1.6.2.2 Set annotation file
Annotation information is required to fill in Condition and BioReplicate for corresponding Raw.file information. Users have to prepare as csv or txt file like ‘ABRF2015_MaxQuant_annotation.csv’, which includes Raw.file, Condition, and BioReplicate information, and load it in R. Raw.file column in the annotation file should be the same as unique Raw.file in evidence.txt file.
# Read in annotation including condition and biological replicates: annotation.csv
annot.maxquant <- read.csv("data/data_MaxQuant/ABRF2015_MaxQuant_annotation.csv", header = TRUE)
annot.maxquant
## Raw.file Condition BioReplicate IsotopeLabelType
## 1 JD_06232014_sample1-A Condition1 1 L
## 2 JD_06232014_sample2_A Condition2 2 L
## 3 JD_06232014_sample4_B Condition4 4 L
## 4 JD_06232014_sample1_B Condition1 1 L
## 5 JD_06232014_sample1_C Condition1 1 L
## 6 JD_06232014_sample2_B Condition2 2 L
## 7 JD_06232014_sample2_C Condition2 2 L
## 8 JD_06232014_sample3_A Condition3 3 L
## 9 JD_06232014_sample3_B Condition3 3 L
## 10 JD_06232014_sample3_C Condition3 3 L
## 11 JD_06232014_sample4-A Condition4 4 L
## 12 JD_06232014_sample4_C Condition4 4 L
1.6.2.3 Preprocessing with MaxQtoMSstatsFormat
MaxQtoMSstatsFormat
function helps pre-processing for making right format of MSstats input from MaxQuant output. Basically, this function gets peptide ion intensity from ‘evidence.txt’

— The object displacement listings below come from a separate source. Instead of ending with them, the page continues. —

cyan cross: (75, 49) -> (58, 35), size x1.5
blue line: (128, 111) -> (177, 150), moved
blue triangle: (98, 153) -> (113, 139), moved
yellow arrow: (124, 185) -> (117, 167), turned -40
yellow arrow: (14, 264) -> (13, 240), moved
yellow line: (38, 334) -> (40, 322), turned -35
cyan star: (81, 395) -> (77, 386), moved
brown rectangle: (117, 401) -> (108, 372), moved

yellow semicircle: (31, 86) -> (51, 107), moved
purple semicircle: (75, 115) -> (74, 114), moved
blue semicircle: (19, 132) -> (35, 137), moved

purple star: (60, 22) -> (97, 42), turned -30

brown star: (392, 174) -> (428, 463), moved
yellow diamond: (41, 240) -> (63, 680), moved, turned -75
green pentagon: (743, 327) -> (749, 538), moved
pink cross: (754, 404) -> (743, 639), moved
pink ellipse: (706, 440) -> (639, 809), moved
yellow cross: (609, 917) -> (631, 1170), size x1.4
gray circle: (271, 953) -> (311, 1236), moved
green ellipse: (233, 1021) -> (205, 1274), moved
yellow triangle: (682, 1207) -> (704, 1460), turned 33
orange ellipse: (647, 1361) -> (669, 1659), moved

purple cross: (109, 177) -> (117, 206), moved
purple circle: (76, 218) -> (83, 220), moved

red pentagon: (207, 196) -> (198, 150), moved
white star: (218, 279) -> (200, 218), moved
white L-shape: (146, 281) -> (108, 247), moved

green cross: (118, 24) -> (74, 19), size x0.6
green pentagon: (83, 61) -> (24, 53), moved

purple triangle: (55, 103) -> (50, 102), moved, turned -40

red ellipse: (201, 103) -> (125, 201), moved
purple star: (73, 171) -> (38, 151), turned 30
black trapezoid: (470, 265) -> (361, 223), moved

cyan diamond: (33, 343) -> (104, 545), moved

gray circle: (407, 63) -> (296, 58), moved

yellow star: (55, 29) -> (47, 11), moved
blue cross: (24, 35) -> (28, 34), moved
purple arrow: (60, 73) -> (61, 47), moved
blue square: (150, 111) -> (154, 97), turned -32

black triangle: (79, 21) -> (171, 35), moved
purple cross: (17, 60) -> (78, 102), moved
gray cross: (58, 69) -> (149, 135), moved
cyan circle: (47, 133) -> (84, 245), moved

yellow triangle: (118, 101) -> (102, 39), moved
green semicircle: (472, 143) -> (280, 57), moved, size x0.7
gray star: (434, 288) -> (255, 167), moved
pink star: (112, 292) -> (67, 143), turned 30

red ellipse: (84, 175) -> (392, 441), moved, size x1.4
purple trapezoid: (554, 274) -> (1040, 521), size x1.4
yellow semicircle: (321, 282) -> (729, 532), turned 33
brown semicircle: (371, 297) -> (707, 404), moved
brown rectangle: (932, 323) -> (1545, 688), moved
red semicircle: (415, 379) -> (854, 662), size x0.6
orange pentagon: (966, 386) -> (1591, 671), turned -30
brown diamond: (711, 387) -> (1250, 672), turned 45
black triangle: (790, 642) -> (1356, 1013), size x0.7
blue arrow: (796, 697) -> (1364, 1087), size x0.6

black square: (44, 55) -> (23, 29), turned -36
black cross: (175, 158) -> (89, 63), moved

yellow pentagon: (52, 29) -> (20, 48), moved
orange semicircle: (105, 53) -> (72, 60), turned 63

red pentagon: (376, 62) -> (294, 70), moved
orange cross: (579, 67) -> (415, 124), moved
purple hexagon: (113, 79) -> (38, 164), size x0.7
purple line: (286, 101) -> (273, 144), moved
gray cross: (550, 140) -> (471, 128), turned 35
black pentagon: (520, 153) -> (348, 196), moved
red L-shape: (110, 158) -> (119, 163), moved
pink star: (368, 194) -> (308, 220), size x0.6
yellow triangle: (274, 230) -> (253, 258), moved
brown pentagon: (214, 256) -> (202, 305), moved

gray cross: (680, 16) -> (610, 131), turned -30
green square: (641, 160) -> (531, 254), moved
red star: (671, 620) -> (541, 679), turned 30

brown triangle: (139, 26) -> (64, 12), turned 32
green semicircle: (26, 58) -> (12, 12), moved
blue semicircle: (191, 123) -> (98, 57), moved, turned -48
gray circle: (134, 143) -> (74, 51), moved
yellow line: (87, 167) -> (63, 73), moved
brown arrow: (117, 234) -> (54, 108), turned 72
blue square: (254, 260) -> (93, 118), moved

file. In addition, there are several steps to filter out or to modify the data in order to get required information.
Here is the summary of pre-processing steps in MaxQtoMSstatsFormat
function (in orange box below).
?MaxQtoMSstatsFormat
# reformating and pre-processing for MaxQuant output.
# no protein with 1 peptide
input.maxquant <- MaxQtoMSstatsFormat(evidence=evi,
annotation=annot.maxquant,
proteinGroups=proteinGroups,
removeProtein_with1Peptide=TRUE)
## ** + Contaminant, + Reverse, + Only.identified.by.site, proteins are removed.
## ** Peptide and charge, that have 1 or 2 measurements across runs, are removed.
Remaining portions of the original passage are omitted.